Judge James C. Chalfant ruled on July 26 that the city’s contract with Athens Services, also known as Arakelian Enterprises, violates Proposition 218, which restricts the imposition of taxes, assessments, fees or charges by a city on individuals based on their ownership of residential property ownership. He rejected claims that the contract violated competitive bidding and non-exclusivity requirements as grounds for voiding the contract, claims that nevertheless served as popular criticisms of the contract when the city council approved it.
The ruling is a victory for Montebello resident Mike Torres, who sued the city in 2009 over the contract. “The petition for writ of mandate was granted and the Athens Contract is void,” Torres’ attorney Stephen Miles told EGPNews Wednesday.
The Montebello city council in 2008 approved a waste-hauling contract that granted Athens Services an evergreen, exclusive rights to service commercial properties, including multi-unit residential rental properties. A coalition of commercial waste hauling companies that would no longer be allowed to do business in Montebello helped fund a campaign against the contract and those who approved it. In 2009, Torres filed to get a write of mandate to stop the contract from going into effect.

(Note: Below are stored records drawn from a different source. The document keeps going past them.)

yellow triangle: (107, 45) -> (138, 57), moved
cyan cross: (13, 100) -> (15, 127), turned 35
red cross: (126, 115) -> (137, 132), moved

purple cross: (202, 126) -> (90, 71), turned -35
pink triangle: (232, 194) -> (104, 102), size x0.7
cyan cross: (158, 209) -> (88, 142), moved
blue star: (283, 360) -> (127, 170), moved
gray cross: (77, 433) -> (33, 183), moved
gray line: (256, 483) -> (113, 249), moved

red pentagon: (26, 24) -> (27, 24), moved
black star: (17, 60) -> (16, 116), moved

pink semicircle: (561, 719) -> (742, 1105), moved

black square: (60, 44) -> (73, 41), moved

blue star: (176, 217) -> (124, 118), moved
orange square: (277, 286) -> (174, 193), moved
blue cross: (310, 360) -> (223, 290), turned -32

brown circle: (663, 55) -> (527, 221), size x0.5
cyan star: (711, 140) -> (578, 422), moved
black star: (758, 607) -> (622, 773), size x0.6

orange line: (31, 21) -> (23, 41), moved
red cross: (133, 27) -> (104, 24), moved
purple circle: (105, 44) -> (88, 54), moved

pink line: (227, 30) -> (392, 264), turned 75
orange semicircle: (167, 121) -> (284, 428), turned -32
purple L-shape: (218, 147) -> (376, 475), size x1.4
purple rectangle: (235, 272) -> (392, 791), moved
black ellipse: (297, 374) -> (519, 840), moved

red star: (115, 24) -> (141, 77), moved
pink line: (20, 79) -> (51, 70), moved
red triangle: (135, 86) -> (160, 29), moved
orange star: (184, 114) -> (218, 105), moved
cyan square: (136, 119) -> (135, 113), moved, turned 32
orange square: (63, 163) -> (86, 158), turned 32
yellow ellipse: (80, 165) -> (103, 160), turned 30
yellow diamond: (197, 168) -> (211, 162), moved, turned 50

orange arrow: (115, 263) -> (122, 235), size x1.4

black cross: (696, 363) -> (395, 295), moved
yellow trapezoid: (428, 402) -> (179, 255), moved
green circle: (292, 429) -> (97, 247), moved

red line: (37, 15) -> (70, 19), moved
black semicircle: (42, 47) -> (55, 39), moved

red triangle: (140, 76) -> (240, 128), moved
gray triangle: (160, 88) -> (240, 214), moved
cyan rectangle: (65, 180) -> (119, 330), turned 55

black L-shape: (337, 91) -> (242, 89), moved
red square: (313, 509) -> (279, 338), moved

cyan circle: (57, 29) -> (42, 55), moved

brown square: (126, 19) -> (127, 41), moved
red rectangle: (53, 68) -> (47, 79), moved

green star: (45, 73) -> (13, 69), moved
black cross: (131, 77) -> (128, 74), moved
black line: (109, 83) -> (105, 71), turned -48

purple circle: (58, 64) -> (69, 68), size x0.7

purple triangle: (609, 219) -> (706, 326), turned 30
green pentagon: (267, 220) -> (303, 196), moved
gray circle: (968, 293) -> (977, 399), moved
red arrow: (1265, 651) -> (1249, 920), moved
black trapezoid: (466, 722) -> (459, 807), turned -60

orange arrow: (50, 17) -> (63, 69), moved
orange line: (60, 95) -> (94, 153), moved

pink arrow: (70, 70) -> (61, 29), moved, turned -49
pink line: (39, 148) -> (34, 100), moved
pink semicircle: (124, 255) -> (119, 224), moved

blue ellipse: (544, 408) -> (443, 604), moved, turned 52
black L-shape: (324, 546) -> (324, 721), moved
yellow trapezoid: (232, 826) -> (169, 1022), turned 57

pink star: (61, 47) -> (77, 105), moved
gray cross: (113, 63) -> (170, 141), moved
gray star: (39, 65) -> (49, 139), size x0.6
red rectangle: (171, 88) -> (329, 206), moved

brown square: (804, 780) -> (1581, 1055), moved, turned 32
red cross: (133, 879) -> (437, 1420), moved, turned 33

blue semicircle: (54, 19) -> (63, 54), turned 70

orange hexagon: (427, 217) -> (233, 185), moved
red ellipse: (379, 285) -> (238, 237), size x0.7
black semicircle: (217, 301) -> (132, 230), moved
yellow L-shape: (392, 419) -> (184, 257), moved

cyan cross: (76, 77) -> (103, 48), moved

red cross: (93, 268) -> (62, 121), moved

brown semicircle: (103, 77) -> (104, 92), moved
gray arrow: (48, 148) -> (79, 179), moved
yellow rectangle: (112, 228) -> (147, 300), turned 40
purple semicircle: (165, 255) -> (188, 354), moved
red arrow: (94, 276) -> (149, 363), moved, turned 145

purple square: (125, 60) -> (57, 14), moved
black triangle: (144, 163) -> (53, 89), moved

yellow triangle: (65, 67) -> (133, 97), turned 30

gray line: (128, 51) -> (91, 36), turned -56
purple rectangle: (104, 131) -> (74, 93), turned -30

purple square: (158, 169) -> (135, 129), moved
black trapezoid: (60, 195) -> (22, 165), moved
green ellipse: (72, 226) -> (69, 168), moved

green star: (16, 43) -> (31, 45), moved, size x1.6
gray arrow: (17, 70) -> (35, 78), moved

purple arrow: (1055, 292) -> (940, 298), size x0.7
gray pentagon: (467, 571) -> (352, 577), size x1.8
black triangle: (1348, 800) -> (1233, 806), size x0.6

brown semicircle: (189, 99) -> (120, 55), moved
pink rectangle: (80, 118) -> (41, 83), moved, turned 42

According to the ruling, the city will be ordered to suspend its contract with Athens Services. Athens can appeal the ruling.
Mere days before Chalfant’s ruling voiding the trash contract, the city of Montebello filed a lawsuit claiming three former city council members received campaign donations in return for approving the Athens contract. The council members named were Robert Urteaga, Rosemarie Vasquez and Kathy Salazar.